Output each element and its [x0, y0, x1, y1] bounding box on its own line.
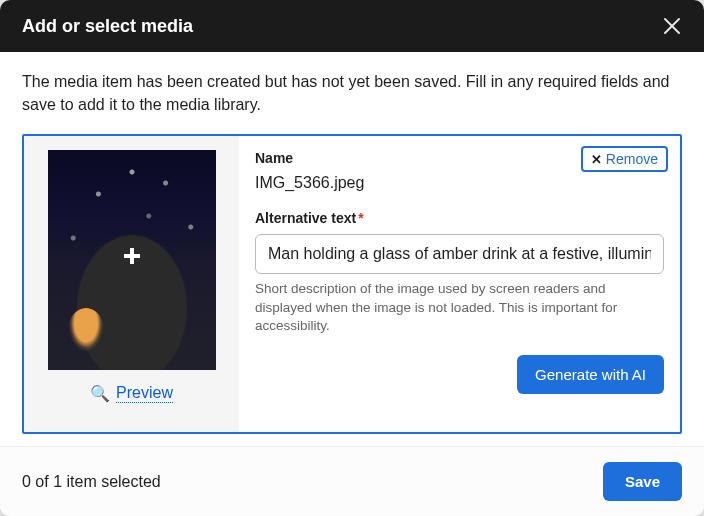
media-modal: Add or select media The media item has b…: [0, 0, 704, 516]
media-item-card: 🔍 Preview ✕ Remove Name IMG_5366.jpeg Al…: [22, 134, 682, 434]
preview-link[interactable]: 🔍 Preview: [90, 384, 173, 403]
modal-body: The media item has been created but has …: [0, 52, 704, 446]
modal-header: Add or select media: [0, 0, 704, 52]
plus-icon: [124, 248, 140, 264]
required-indicator: *: [358, 210, 363, 226]
thumbnail-column: 🔍 Preview: [24, 136, 239, 432]
alt-label: Alternative text*: [255, 210, 664, 226]
thumbnail-image[interactable]: [48, 150, 216, 370]
remove-label: Remove: [606, 151, 658, 167]
modal-title: Add or select media: [22, 16, 193, 37]
name-value: IMG_5366.jpeg: [255, 174, 664, 192]
alt-help-text: Short description of the image used by s…: [255, 280, 664, 335]
magnifier-icon: 🔍: [90, 384, 110, 403]
save-notice: The media item has been created but has …: [22, 70, 682, 116]
close-button[interactable]: [662, 16, 682, 36]
close-icon: [663, 17, 681, 35]
preview-label: Preview: [116, 384, 173, 403]
generate-ai-button[interactable]: Generate with AI: [517, 355, 664, 394]
selection-count: 0 of 1 item selected: [22, 473, 161, 491]
alt-text-input[interactable]: [255, 234, 664, 274]
modal-footer: 0 of 1 item selected Save: [0, 446, 704, 516]
generate-row: Generate with AI: [255, 355, 664, 394]
save-button[interactable]: Save: [603, 462, 682, 501]
remove-x-icon: ✕: [591, 152, 602, 167]
form-column: ✕ Remove Name IMG_5366.jpeg Alternative …: [239, 136, 680, 432]
alt-text-field: Alternative text* Short description of t…: [255, 210, 664, 335]
remove-button[interactable]: ✕ Remove: [581, 146, 668, 172]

◆ **WHAT TO DO**
Exclude the images, then output the data above word for word.

◆ **COMPLETED EXERCISE**
Output each element and its [x0, y0, x1, y1] bounding box on its own line.
media-modal: Add or select media The media item has b…: [0, 0, 704, 516]
media-item-card: 🔍 Preview ✕ Remove Name IMG_5366.jpeg Al…: [22, 134, 682, 434]
preview-link[interactable]: 🔍 Preview: [90, 384, 173, 403]
modal-body: The media item has been created but has …: [0, 52, 704, 446]
modal-header: Add or select media: [0, 0, 704, 52]
plus-icon: [124, 248, 140, 264]
required-indicator: *: [358, 210, 363, 226]
thumbnail-column: 🔍 Preview: [24, 136, 239, 432]
alt-label: Alternative text*: [255, 210, 664, 226]
thumbnail-image[interactable]: [48, 150, 216, 370]
remove-label: Remove: [606, 151, 658, 167]
modal-title: Add or select media: [22, 16, 193, 37]
name-value: IMG_5366.jpeg: [255, 174, 664, 192]
alt-help-text: Short description of the image used by s…: [255, 280, 664, 335]
magnifier-icon: 🔍: [90, 384, 110, 403]
save-notice: The media item has been created but has …: [22, 70, 682, 116]
close-button[interactable]: [662, 16, 682, 36]
close-icon: [663, 17, 681, 35]
preview-label: Preview: [116, 384, 173, 403]
generate-ai-button[interactable]: Generate with AI: [517, 355, 664, 394]
selection-count: 0 of 1 item selected: [22, 473, 161, 491]
alt-text-input[interactable]: [255, 234, 664, 274]
modal-footer: 0 of 1 item selected Save: [0, 446, 704, 516]
generate-row: Generate with AI: [255, 355, 664, 394]
save-button[interactable]: Save: [603, 462, 682, 501]
remove-x-icon: ✕: [591, 152, 602, 167]
form-column: ✕ Remove Name IMG_5366.jpeg Alternative …: [239, 136, 680, 432]
alt-text-field: Alternative text* Short description of t…: [255, 210, 664, 335]
remove-button[interactable]: ✕ Remove: [581, 146, 668, 172]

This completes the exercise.